Hacker News new | past | comments | ask | show | jobs | submit login
On GitHub’s Programming Languages (arxiv.org)
77 points by jes on Mar 31, 2016 | hide | past | web | favorite | 38 comments

For whatever reason, GitHub Archive changed their data schema in 2015. https://www.githubarchive.org

The new schema conveniently lacks a repository_language field, and is likely the same reason the data in the paper abruptly stops at 2014. (Otherwise, I'd try to reproduce this analysis myself)

I'm surprised Go is #10. I don't actually know a single person who uses it. It seems like more of a hipster language. The others all seem like reasonable languages that occupy their niche in life.
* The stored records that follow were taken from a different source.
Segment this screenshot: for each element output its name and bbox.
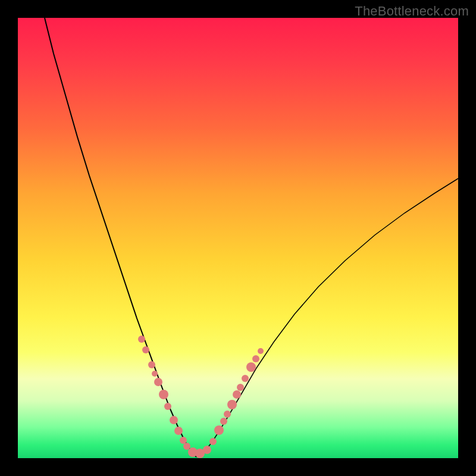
marker-dot [224, 411, 231, 418]
marker-dot [180, 437, 187, 444]
marker-dot [242, 375, 249, 382]
marker-dot [203, 446, 211, 454]
marker-dot [246, 362, 256, 372]
watermark-text: TheBottleneck.com [355, 4, 469, 19]
chart-frame: TheBottleneck.com [0, 0, 476, 476]
marker-dot [164, 403, 171, 410]
marker-dot [209, 438, 217, 445]
marker-dot [252, 355, 259, 362]
marker-dot [220, 418, 227, 425]
left-curve [45, 18, 196, 457]
marker-dot [233, 390, 241, 399]
marker-dot [183, 443, 190, 450]
marker-dot [138, 336, 145, 343]
curves-svg [18, 18, 458, 458]
marker-dot [159, 390, 168, 399]
marker-dot [237, 384, 244, 391]
marker-dot [214, 425, 224, 435]
marker-dot [258, 348, 264, 354]
marker-dot [152, 371, 158, 377]
plot-area [18, 18, 458, 458]
marker-dot [154, 378, 162, 386]
marker-dot [174, 427, 183, 435]
right-curve [196, 178, 458, 457]
marker-dot [227, 400, 237, 409]
marker-dot [142, 346, 149, 353]
marker-dot [148, 361, 155, 368]
curve-markers [138, 336, 264, 458]
marker-dot [170, 416, 178, 424]
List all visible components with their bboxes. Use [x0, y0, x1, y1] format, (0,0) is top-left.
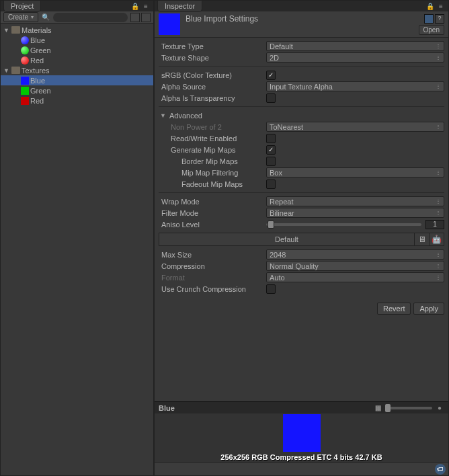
platform-selector: Default 🖥 🤖: [159, 233, 444, 246]
tree-label: Green: [30, 46, 51, 54]
mipmaps-checkbox[interactable]: ✓: [266, 145, 276, 155]
preview-header[interactable]: Blue ▦ ●: [155, 401, 448, 413]
tree-textures[interactable]: ▼ Textures: [1, 65, 153, 75]
srgb-label: sRGB (Color Texture): [159, 71, 263, 79]
panel-menu-icon[interactable]: ≡: [141, 1, 151, 11]
aniso-slider[interactable]: [266, 223, 421, 226]
preview-name: Blue: [159, 404, 175, 412]
project-toolbar: Create 🔍: [1, 11, 153, 24]
alpha-source-dropdown[interactable]: Input Texture Alpha⋮: [266, 81, 444, 91]
texture-icon: [21, 77, 29, 85]
max-size-label: Max Size: [159, 251, 263, 259]
filter-dropdown[interactable]: Bilinear⋮: [266, 208, 444, 218]
platform-standalone-icon[interactable]: 🖥: [414, 233, 429, 245]
preview-area: 256x256 RGB Compressed ETC 4 bits 42.7 K…: [155, 413, 448, 462]
texture-type-label: Texture Type: [159, 42, 263, 50]
texture-shape-label: Texture Shape: [159, 54, 263, 62]
tree-label: Blue: [30, 36, 45, 44]
compression-dropdown[interactable]: Normal Quality⋮: [266, 261, 444, 271]
revert-apply-row: Revert Apply: [155, 300, 448, 320]
mipmaps-label: Generate Mip Maps: [159, 146, 263, 154]
format-label: Format: [159, 274, 263, 282]
rw-checkbox[interactable]: [266, 134, 276, 143]
help-icon[interactable]: ?: [435, 14, 444, 24]
wrap-dropdown[interactable]: Repeat⋮: [266, 196, 444, 206]
npot-label: Non Power of 2: [159, 123, 263, 131]
inspector-panel: Inspector 🔒 ≡ Blue Import Settings ? Ope…: [154, 0, 449, 476]
inspector-properties: Texture Type Default⋮ Texture Shape 2D⋮ …: [155, 38, 448, 300]
inspector-header: Blue Import Settings ? Open: [155, 11, 448, 38]
project-tree: ▼ Materials Blue Green Red ▼ Textures Bl…: [1, 24, 153, 475]
alpha-transparency-checkbox[interactable]: [266, 93, 276, 103]
mip-filter-label: Mip Map Filtering: [159, 169, 263, 177]
advanced-foldout[interactable]: ▼ Advanced: [159, 110, 444, 121]
aniso-value[interactable]: 1: [425, 220, 444, 229]
project-panel: Project 🔒 ≡ Create 🔍 ▼ Materials Blue Gr…: [0, 0, 154, 476]
fold-icon[interactable]: ▼: [3, 67, 10, 74]
preset-icon[interactable]: [424, 14, 434, 24]
alpha-icon[interactable]: ●: [435, 403, 444, 413]
lock-icon[interactable]: 🔒: [130, 1, 140, 11]
fadeout-checkbox[interactable]: [266, 180, 276, 189]
border-mip-checkbox[interactable]: [266, 157, 276, 166]
tree-label: Green: [30, 87, 51, 95]
npot-dropdown: ToNearest⋮: [266, 122, 444, 132]
fadeout-label: Fadeout Mip Maps: [159, 180, 263, 188]
filter-label: Filter Mode: [159, 209, 263, 217]
fold-icon: ▼: [160, 112, 167, 119]
tree-material-green[interactable]: Green: [1, 45, 153, 55]
project-tab-bar: Project 🔒 ≡: [1, 1, 153, 11]
asset-thumbnail: [159, 13, 180, 35]
tree-label: Red: [30, 97, 44, 105]
tree-material-red[interactable]: Red: [1, 55, 153, 65]
folder-icon: [11, 26, 20, 34]
tree-texture-green[interactable]: Green: [1, 85, 153, 95]
tree-label: Blue: [30, 77, 45, 85]
asset-title: Blue Import Settings: [186, 14, 420, 24]
panel-menu-icon[interactable]: ≡: [436, 1, 446, 11]
max-size-dropdown[interactable]: 2048⋮: [266, 249, 444, 260]
material-icon: [21, 36, 29, 44]
filter-by-label-icon[interactable]: [141, 13, 151, 22]
compression-label: Compression: [159, 262, 263, 270]
material-icon: [21, 56, 29, 65]
tree-texture-blue[interactable]: Blue: [1, 75, 153, 85]
rgb-icon[interactable]: ▦: [373, 403, 382, 413]
lock-icon[interactable]: 🔒: [425, 1, 435, 11]
asset-label-icon[interactable]: 🏷: [435, 464, 446, 475]
inspector-tab-bar: Inspector 🔒 ≡: [155, 1, 448, 11]
aniso-label: Aniso Level: [159, 221, 263, 229]
fold-icon[interactable]: ▼: [3, 27, 10, 34]
alpha-transparency-label: Alpha Is Transparency: [159, 94, 263, 102]
platform-default-tab[interactable]: Default: [159, 234, 414, 245]
srgb-checkbox[interactable]: ✓: [266, 71, 276, 80]
create-button[interactable]: Create: [3, 12, 38, 22]
preview-image: [283, 414, 321, 452]
preview-caption: 256x256 RGB Compressed ETC 4 bits 42.7 K…: [220, 453, 382, 461]
texture-icon: [21, 97, 29, 105]
format-dropdown: Auto⋮: [266, 272, 444, 282]
tree-material-blue[interactable]: Blue: [1, 35, 153, 45]
inspector-tab[interactable]: Inspector: [157, 1, 202, 12]
mip-preview-slider[interactable]: [385, 407, 432, 409]
texture-shape-dropdown[interactable]: 2D⋮: [266, 52, 444, 63]
search-input[interactable]: [53, 13, 128, 22]
apply-button[interactable]: Apply: [413, 303, 444, 315]
filter-by-type-icon[interactable]: [130, 13, 140, 22]
asset-footer: 🏷: [155, 462, 448, 475]
tree-label: Red: [30, 56, 44, 65]
crunch-checkbox[interactable]: [266, 284, 276, 294]
revert-button[interactable]: Revert: [377, 303, 411, 315]
folder-icon: [11, 67, 20, 74]
tree-materials[interactable]: ▼ Materials: [1, 25, 153, 35]
border-mip-label: Border Mip Maps: [159, 157, 263, 165]
texture-type-dropdown[interactable]: Default⋮: [266, 41, 444, 51]
platform-android-icon[interactable]: 🤖: [429, 233, 444, 245]
tree-label: Materials: [22, 26, 52, 34]
open-button[interactable]: Open: [419, 25, 444, 35]
crunch-label: Use Crunch Compression: [159, 285, 263, 293]
mip-filter-dropdown[interactable]: Box⋮: [266, 167, 444, 177]
tree-label: Textures: [22, 67, 50, 75]
project-tab[interactable]: Project: [3, 1, 41, 12]
tree-texture-red[interactable]: Red: [1, 95, 153, 106]
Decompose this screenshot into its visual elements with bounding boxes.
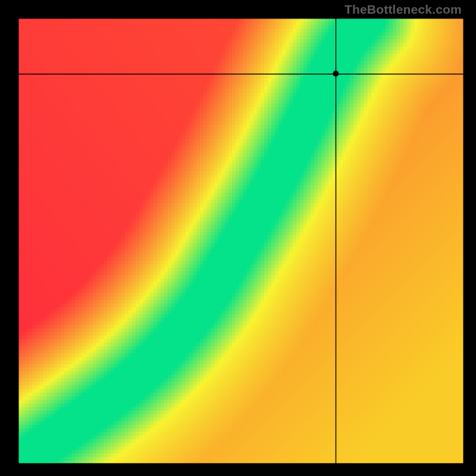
chart-stage: TheBottleneck.com [0, 0, 476, 476]
overlay-canvas [0, 0, 476, 476]
watermark-text: TheBottleneck.com [345, 2, 462, 17]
For example, I'd expect C# to be more widely used than Go. Maybe the C# people don't share their code on Github, though. Perl should also be more widely used, though maybe that's all on CPAN.

Sure, Go may still be surrounded by some hype, but I wouldn't call it a hipster language. I started reading about it and messing around with it about a year ago. It is really fun to use for certain things (usually Network servers for me).

That is not to say it's a perfect language, but I have friends dedicated to python who love using Go and friends who use C and Java that love building personal projects with it. I really had no idea it was gaining adoption in industry and some areas of academia until recently though.

Go's popularity in hobby projects is probably due to it being a pleasure to work with. After programming in C++ at work it's a language I turn to at home when coding for my own enjoyment.

Some large companies use it: Google of course, canonical, coreos, cloudflare, dropbox, docker, sainsburys, gov.uk, booking.com. Not many hipsters. There's a longer list here https://github.com/golang/go/wiki/GoUsers

You're probably correct wrt C#. It seems most open source C# projects is either on codeproject or codeplex. I suspect it'll change now that Microsoft using github though.

Interesting that Python is clustered as a "system oriented programming" language. A lot of people use it for web dev (e.g. using Django or Flask).

> Interesting that Python is clustered as a "system oriented programming" language.

Perhaps there are lots of people/repos/projects that have both python code and C-extensions to python, causing them to cluster together.

I think of Python as programming language that lets me do anything from web, shell scripts, games, and even server environments (Matrix is a decent example). It's not my top language choice, but I still enjoy it as a scripting language because it has many use cases. I'm sure Ruby could be seen in a similar light as well, and maybe Perl as well.

So, a general purpose language.

I was interested to see that too. Especially how it was tightly clustered with C. Maybe there are a lot of projects of C modules with a Python wrapper bringing them all together?

Why is Python being relegated to "systems programming" along side C and C++?

There are probably literally millions of Python web apps out there, not to mention sites like Instagram and YouTube running on Python. Python hasn't ever really been a systems language.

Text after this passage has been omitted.